Roberto Giardina, ItaliaOggi 3/5/2014, 3 maggio 2014
UN RISTORANTE SOLO PER I SINGLE
da Berlino
Le donne che vanno da sole al ristorante si lamentano di essere discriminate. Le confinano nel tavolo più scomodo, in un angolo del locale. Oppure il cameriere si affretta a chiedere quando arriverà il compagno, marito, amante, o aspirante tale. Se la cliente conferma di essere sola, viene dimenticata, dovrà sbracciarsi per ottenere un menu e poter ordinare.
Intanto vengono molestate da uomini che le considerano una preda disponibile. Sono convinto che abbiano ragione. Ma non è che a noi uomini vada meglio.
Perfino alcuni colleghi sono convinti che il mestiere dell’inviato speciale sia invidiabile, tra alberghi e ristoranti accoglienti, a Parigi o ad Acapulco, circondati da avventuriere affascinanti. Io mi sono trovato a cenare da solo a Bruxelles o a Mosca. E ho sempre colto lo sguardo infastidito del cameriere: vuoi un tavolo tutto per te? Devo sprecare tre coperti? Questo anche se il locale è vuoto, o quasi. L’ultima volta mi è capitato a Milano. Eravamo in cinque o sei in una sala da cento posti, ma mi hanno ostinatamente negato il tavolo per quattro che godeva della luce migliore per leggere.
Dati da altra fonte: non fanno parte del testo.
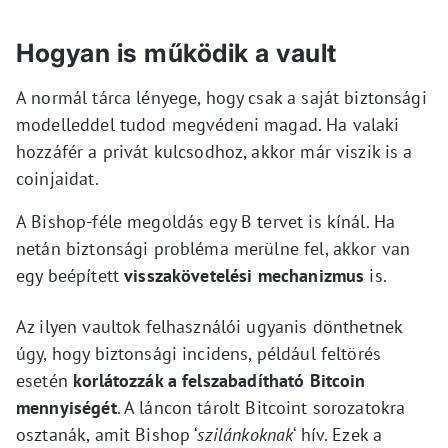
Hogyan is működik a vault
A normál tárca lényege, hogy csak a saját biztonsági
modelleddel tudod megvédeni magad. Ha valaki
hozzáfér a privát kulcsodhoz, akkor már viszik is a
coinjaidat.
A Bishop-féle megoldás egy B tervet is kínál. Ha
netán biztonsági probléma merülne fel, akkor van
egy beépített
visszakövetelési mechanizmus
is.
Az ilyen vaultok felhasználói ugyanis dönthetnek
úgy, hogy biztonsági incidens, például feltörés
esetén
korlátozzák a felszabadítható Bitcoin
mennyiségét
. A láncon tárolt Bitcoint sorozatokra
osztanák, amit Bishop ‘
szilánkoknak
‘ hív. Ezek a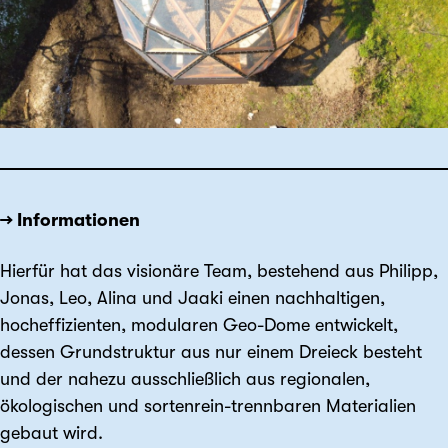
→ Informationen
Hierfür hat das visionäre Team, bestehend aus Philipp,
Jonas, Leo, Alina und Jaaki einen nachhaltigen,
hocheffizienten, modularen Geo-Dome entwickelt,
dessen Grundstruktur aus nur einem Dreieck besteht
und der nahezu ausschließlich aus regionalen,
ökologischen und sortenrein-trennbaren Materialien
gebaut wird.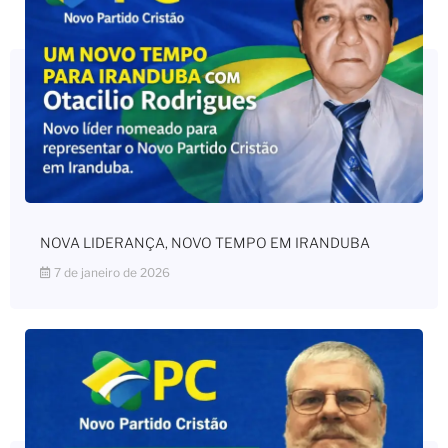
NOVA LIDERANÇA, NOVO TEMPO EM IRANDUBA
7 de janeiro de 2026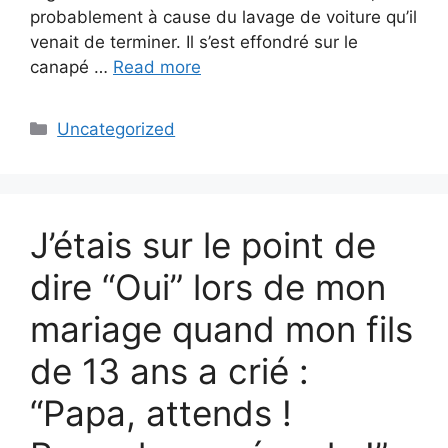
probablement à cause du lavage de voiture qu’il
venait de terminer. Il s’est effondré sur le
canapé …
Read more
Categories
Uncategorized
J’étais sur le point de
dire “Oui” lors de mon
mariage quand mon fils
de 13 ans a crié :
“Papa, attends !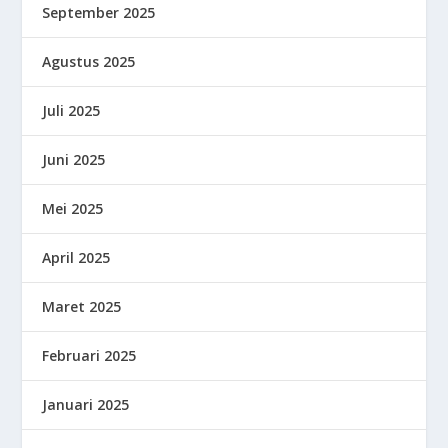
September 2025
Agustus 2025
Juli 2025
Juni 2025
Mei 2025
April 2025
Maret 2025
Februari 2025
Januari 2025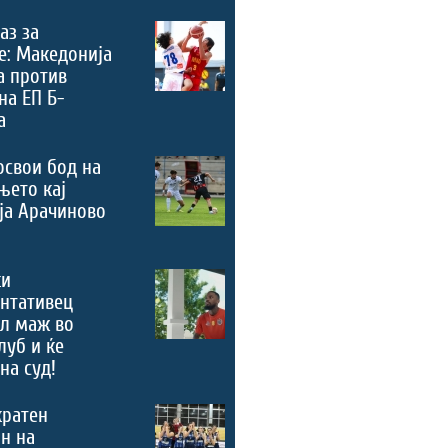
аз за
е: Македонија
а против
на ЕП Б-
а
освои бод на
њето кај
ја Арачиново
ки
нтативец
ал маж во
луб и ќе
на суд!
кратен
н на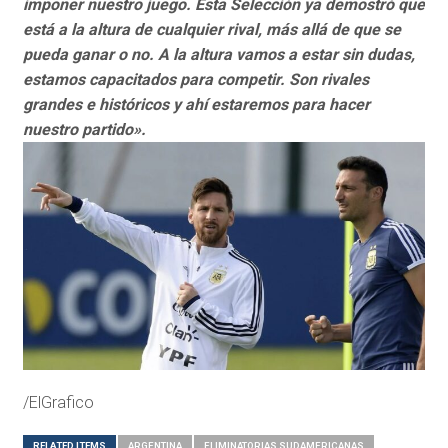
imponer nuestro juego. Esta Selección ya demostró que
está a la altura de cualquier rival, más allá de que se
pueda ganar o no. A la altura vamos a estar sin dudas,
estamos capacitados para competir. Son rivales
grandes e históricos y ahí estaremos para hacer
nuestro partido».
/ElGrafico
RELATED ITEMS
ARGENTINA
ELIMINATORIAS SUDAMERICANAS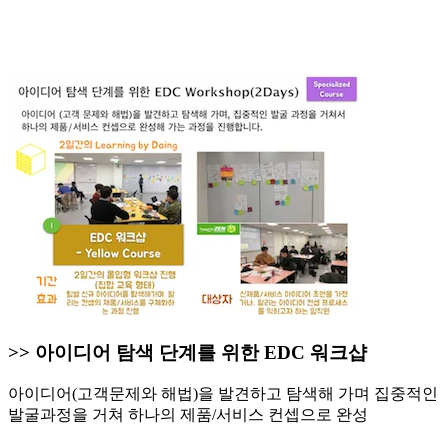
>> 아이디어 탐색 단계를 위한 EDC 워크샵
아이디어(고객문제와 해법)을 발견하고 탐색해 가며 집중적인
발굴과정을 거쳐 하나의 제품/서비스 컨셉으로 완성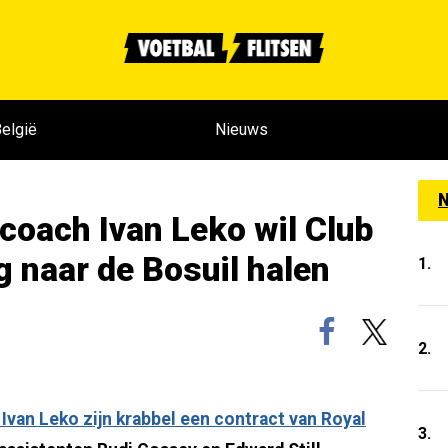
elgië
Nieuws
N
coach Ivan Leko wil Club
 naar de Bosuil halen
1.
2.
Ivan Leko zijn krabbel een contract van Royal
3.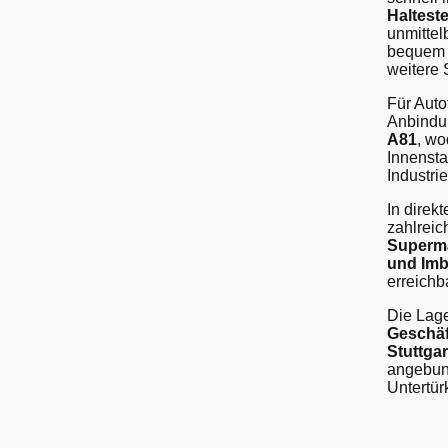
Halteste
unmittel
bequem
weitere S
Für Auto
Anbindu
A81
, wo
Innensta
Industri
In direk
zahlrei
Supermä
und Imb
erreichb
Die Lage
Geschäf
Stuttga
angebund
Unter­tü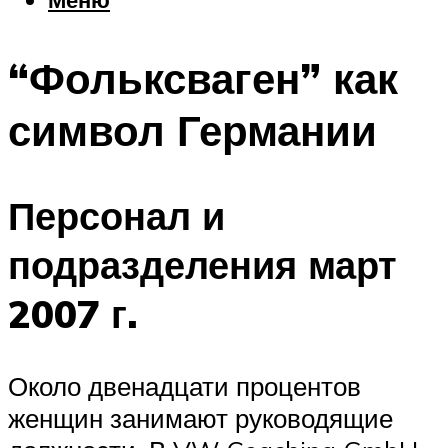
Еда
Погода
“Фольксваген” как
Шоппинг
Что посетить
символ Германии
Меню
Персонал и
подразделения март
2007 г.
Около двенадцати процентов
женщин занимают руководящие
Ovviamente, solo i single a qualunque sesso appartengano leggono al ristorante, cosa che galatei antiquati considerano disdicevole. Perché mai? Sarei andato altrove se non avesse piovuto. Forse non è solo una questione d’incasso. C’è ovunque un pregiudizio negativo per chi cena o pranza in solitudine: non è proprio in grado di trovarsi un partner che lo accompagni, o un parente, o un collega? A Fernanda, mia moglie, è andata peggio a Roma, in un locale di Trastevere: non l’hanno neanche fatta entrare. A causa sua, italiana e solitaria, perdere qualche possibile turista esotico pronto a accettare qualsiasi piatto mal preparato senza protestare? L’oste romano ignora quanto stia perdendo grazie alla nostra pubblicità negativa tra amici e conoscenti.
Sulla Süddeutsche Zeitung citano un episodio della serie tv Gilmore Girls, che non ho mai visto: nella mensa della scuola d’élite Chilton, la protagonista siede da sola in compagnia di un libro. Poco dopo viene convocata dal preside, che le rimprovera lo scarso spirito sociale. Un single mangia male e non avrà successo nella vita? L’olandese Marina Van Goor ha lanciato la campagna Dinner for One, in difesa dei single al ristorante. E ha aperto ad Amsterdam il suo primo locale, l’Eenmaal, che, in fiammingo, vuol dire appunto «da solo».
Il ristorante è concepito per clienti che volontariamente desiderano e vogliono sfamarsi in assoluta solitudine, pensando, sognando, o semplicemente sfogliando un giornale o un libro, senza subire sguardi ironici o compassionevoli dei vicini di tavolo, e del personale. I tavolini sono per single, sono a distanza di sicurezza dagli altri, e non c’è alcuna possibilità di aggiungere un secondo coperto. I clienti di Marina devono essere solitari per elezione e non per caso, pronti ad accettare compagnia. Si legge da soli, ma non c’è wireless, perché bisogna sapersi gustare la solitudine senza cercare compagnia virtuale. Inutile aggiungere che è proibito usare il cellulare a tavola.
La cucina dicono sia buona, il prezzo si aggira sui 35 euro, non economico, neanche eccessivo. L’Eenmaal ha avuto successo soprattutto tra i manager, che dopo una giornata d’incontri di lavoro, in trasferta vogliono finalmente stare in pace. Ignoro se sia frequentato da inviati speciali. Presumo di no. Temo che sia una razza ormai in via di estinzione: giornali e settimanali preferiscono informarsi su internet. Marina vuole esportare la sua idea negli Stati Uniti, e presto aprirà un Dinner for One a Londra, e un altro nella mia Berlino, città dove i single sono oltre un terzo degli abitanti.